As I went down the escalator, I saw the words “Welcome to the United States” next to a portrait of President Barack Obama. Among a diverse crowd of faces, I saw parents, tourists, and fellow students of every color and race imaginable. I was ecstatic. This was the journey I had been waiting years for—one made possible by my parents’ life savings and their steadfast belief in America’s promise.

I started school at San Diego State University a month later and quickly saw the values that made this country great: the open mindedness of the people, the celebration of immigrants and cultures, sense of patriotism, and entrepreneurial spirit.

I felt the incredible sense of opportunity that defined America, where anyone from anywhere willing to work hard could achieve their wildest dreams. It was intoxicating. And I loved it.

A year later, the 2016 presidential election was well underway. I was 19 years old and couldn’t believe I was witnessing U.S. politics firsthand. I remembered watching John McCain debate then-senator Obama on television when I was 6th grader in Asia, and how a few months after the debate my teacher abruptly stopped class to turn on the projector.

“You all need to watch this. This is history in the making,” he said. It was the inauguration of Obama as the first African-American President of the United States. “Wow. Anything can really happen in America,” I thought to myself.

And here I was in 2016 listening to my classmates talk about Bernie Sanders and his plans to make public college tuition-free, reading the headlines about Hillary Clinton’s emails, and listening to Donald Trump talk about the dangers immigrants posed to the country. I wasn’t too worried though. I thought Clinton was going to win by a landslide and went to bed peacefully the night of the election.

But then I woke up. And like millions of others, it felt like dark clouds hovered in the skies. Despite losing the popular vote, Trump shocked the world and won the electoral college and the presidency.

Marjon L. Saulon

There was an eeriness walking around campus the next day.

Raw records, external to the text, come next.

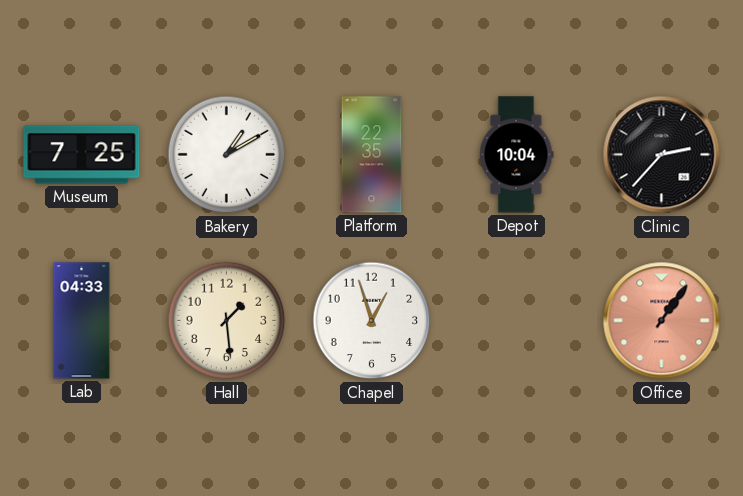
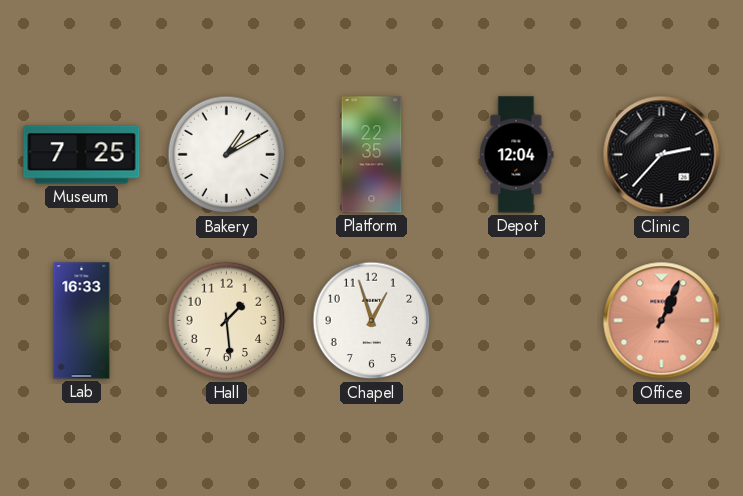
Depot: 10:04 -> 12:04
Lab: 04:33 -> 16:33
Office: 1:06 -> 1:04
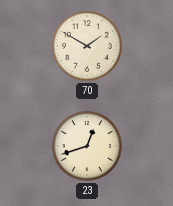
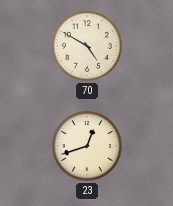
70: 1:50 -> 4:50
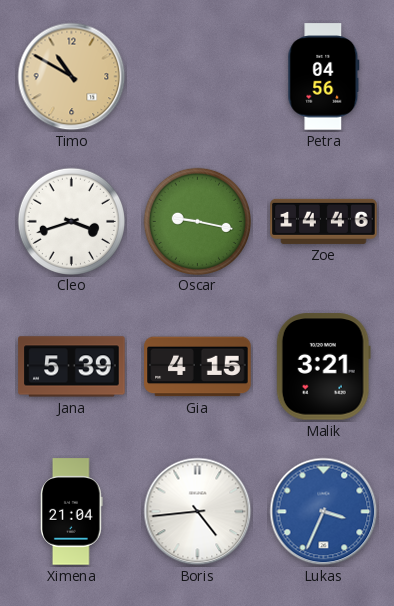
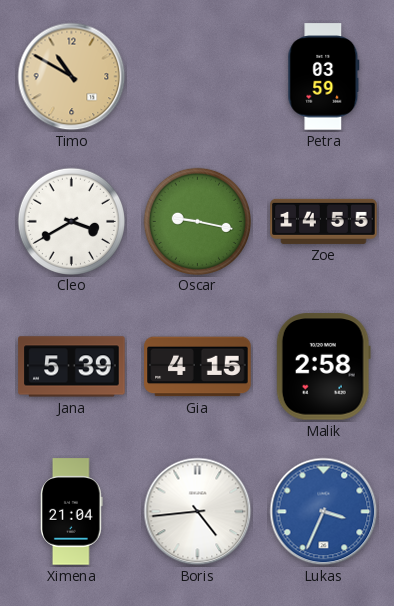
Petra: 04:56 -> 03:59
Cleo: 3:42 -> 3:40
Zoe: 14:46 -> 14:55
Malik: 3:21 -> 2:58
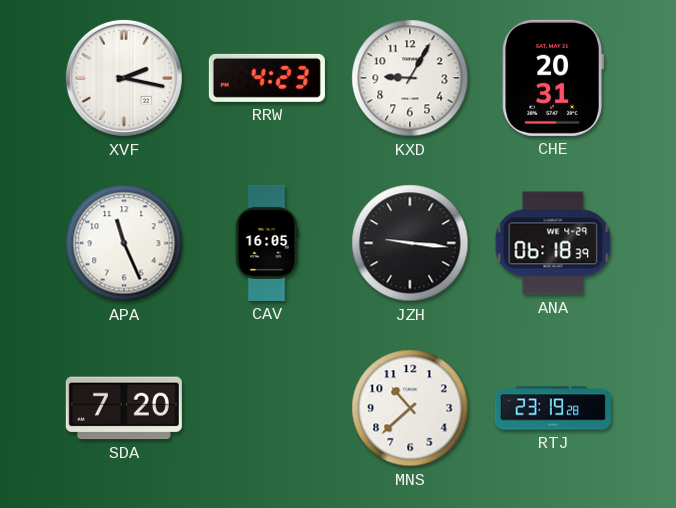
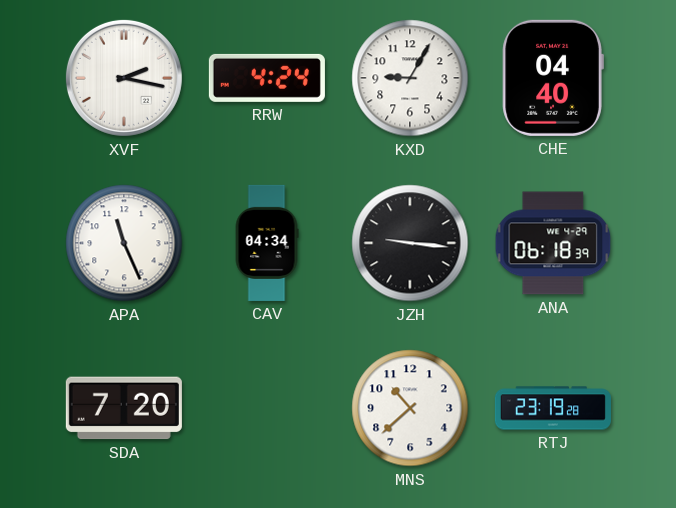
RRW: 4:23 -> 4:24
CHE: 20:31 -> 04:40
CAV: 16:05 -> 04:34
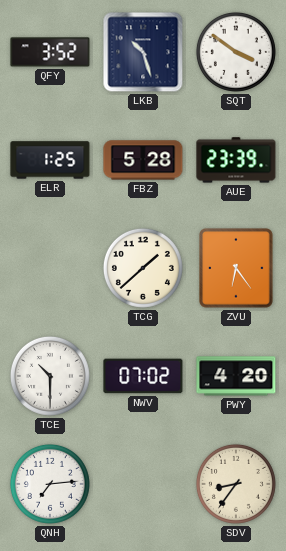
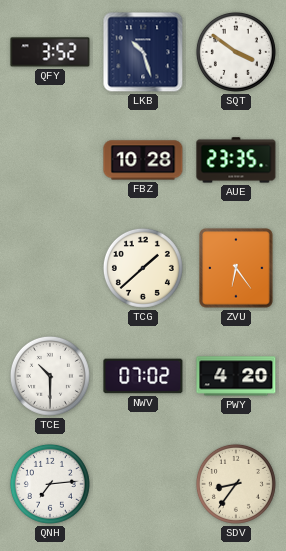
ELR: 1:25 -> none
FBZ: 5:28 -> 10:28
AUE: 23:39 -> 23:35
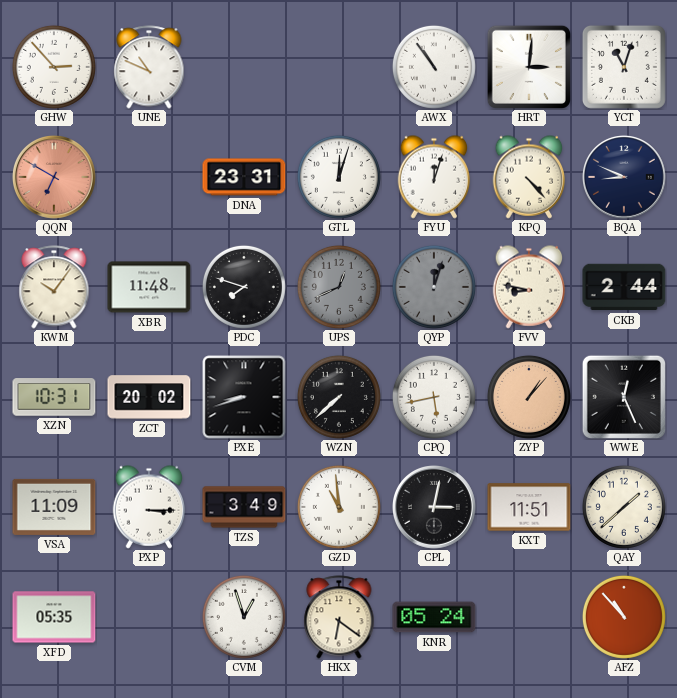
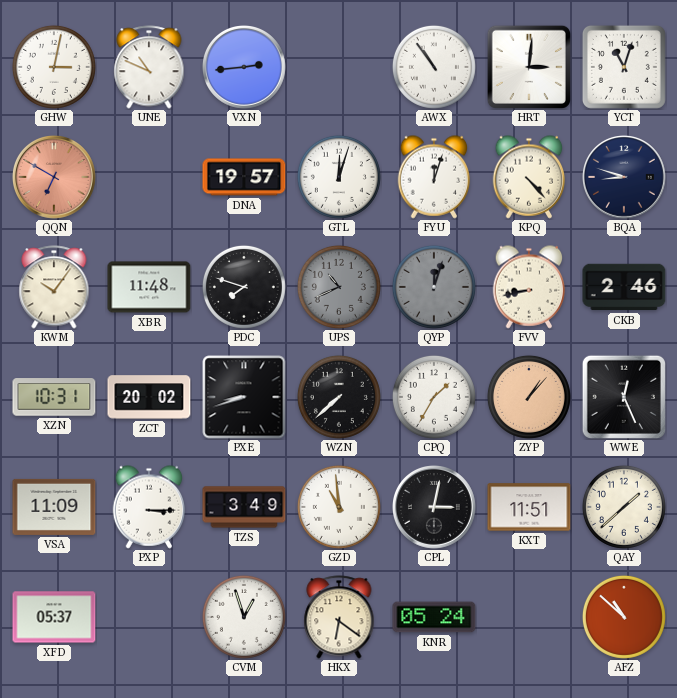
GHW: 2:53 -> 3:02
VXN: none -> 2:44
DNA: 23:31 -> 19:57
BQA: 8:49 -> 8:48
UPS: 12:41 -> 10:41
FVV: 8:47 -> 8:43
CKB: 2:44 -> 2:46
CPQ: 5:43 -> 1:35
XFD: 05:35 -> 05:37
AFZ: 10:53 -> 10:52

On my walk back home, I saw a convertible driving past me with four guys raising a “Make America Great Again” flag. “Take that!” one of them shouted to me. I didn’t know if they assumed I was an immigrant because of my brown skin, but the mood of America changed dramatically from that day on. It didn’t feel like the country I knew just a year before.

I vowed that day to engage in civic affairs and to contribute to the community. I worked in non-profit and local government offices and discovered the difficult but rewarding work of community organizing. Then I read books about wealth inequality and began to understand the frustrations felt by rural workers who lost their jobs to automation. I learned about the rising costs of housing, and how many families have been forced out of their hometowns just to afford a roof over their head. I saw talented immigrants get hired by Silicon Valley tech companies, and began to understand why some Americans could see me as a threat to their livelihood.

But despite all the setbacks and frustrations I witnessed in the past three years, I always saw more of the good in the American people.

I saw how Americans stood up for refugees and immigrants in airports after President Trump announced the “Muslim Ban” in 2017. I felt the love and care of families who welcomed me into their homes each Thanksgiving season. I knew my graduate school was looking out for me during the proposed international student ban this past July. And in the last month, I felt the immense support of my friends who shared my work on voting and political empowerment. Despite its imperfections, I saw a country that still believed in the strength of its diversity.

With less than a week until the election, I hope citizens will exercise the immense power they have through their vote.

This election is about not just policy, but a restoration of values that have made this country great. And while I can’t vote, I am confident that the American people will vote for a brighter future — a future where the country’s values of freedom, democracy and inclusion will continue to shine a light for millions here and around the world.

Including those like myself, who still believe in America’s promise.

Marjon L. Saulon is a graduate student at the University of San Diego, where he is a practice fellow for the Kroc Institute for Peace and Justice. He was born in the Philippines and grew up in Taiwan. He lives in National City.